Pour ce qui est de la fiscalité, celle-ci est en principe plus avantageuse pour les « structures transparentes » que pour « les structures opaques ». La première peut prendre en compte la situation individuelle par une progressivité du barème tandis que les entreprises opaques sont imposées forfaitairement. Ce gap a historiquement joué en défaveur des structures opaques. La politique a essayé ces dernières années de réduire cette divergence de sorte que les différences jouent aujourd’hui plutôt en défaveur de l’entrepreneur individuel quand il est très profitable (imposition au taux marginal, qui est supérieur au taux de l’impôt sur les sociétés). La sàrl-s devrait à mon avis suivre en matière de fiscalité le modèle d’autres pays qui laissent le choix à l’entrepreneur de pouvoir opter pour une des deux formes d’imposition: impôt sur les sociétés ou impôt sur le revenu des personnes physiques, comme en France, par exemple. Mais toutes ces questions seront probablement traitées sans le contexte de la prochaine réforme fiscale. On pourrait s’imaginer d’associer un régime fiscal spécifique aux sàrl-S : par exemple, pendant les premières 3 années d’existence d’une sàrl-S, les premiers 100.000€ de chiffre d’affaires seraient exonérés d’impôt sur le revenu. Histoire de donner un peu de souffle pour réinvestir le bénéfice dans la jeune entreprise. Sujet à réflexion donc …

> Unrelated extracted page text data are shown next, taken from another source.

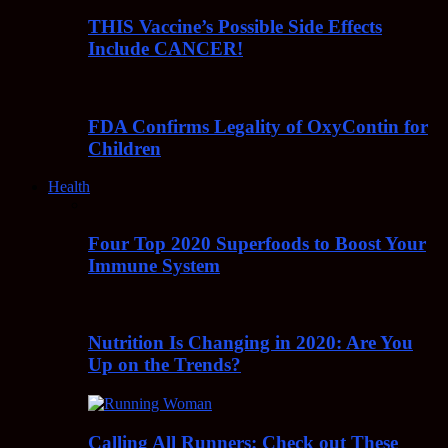
THIS Vaccine’s Possible Side Effects
Include CANCER!
FDA Confirms Legality of OxyContin for
Children
Health
Four Top 2020 Superfoods to Boost Your
Immune System
Nutrition Is Changing in 2020: Are You
Up on the Trends?
Calling All Runners: Check out These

Quelle est la date estimée d’entrée en vigueur de la loi et donc l’arrivée concrète de ce nouveau modèle de société ?
Bonjour. Je vous remercie de ce très intéressant article. Outre les coûts de création et les impôts,je suppose que toute activité exercée au sein de la Sàrl simplifiée nécessitera une couverture par une assurance en responsabilité civile. Peut-être faut-il le mentionner? Pour information,je ne vends pas d’assurance. Je souhaite en revanche créer ma société de prestations de services à Luxembourg. Bien à vous,Anne-Sophie
Bonjour,
Est-ce que ce type de société est déjà possible?
Merci
La Sàrl simplifiée n’existe pas encore dans le paysage des sociétés commerciales luxembourgeoises, en attendant le vote (espérons-le dans les plus brefs délais…) du projet de loi concerné à la Chambre des Députés. Or, il est déjà possible aujourd’hui de développer une activité sous forme d'”entreprise individuelle”, cette dernière ne requérant pas de capital minimal, mais avec l’inconvénient majeur de la non-séparation du patrimoine affecté à l’activité du patrimoine personnel de l’entrepreneur concerné.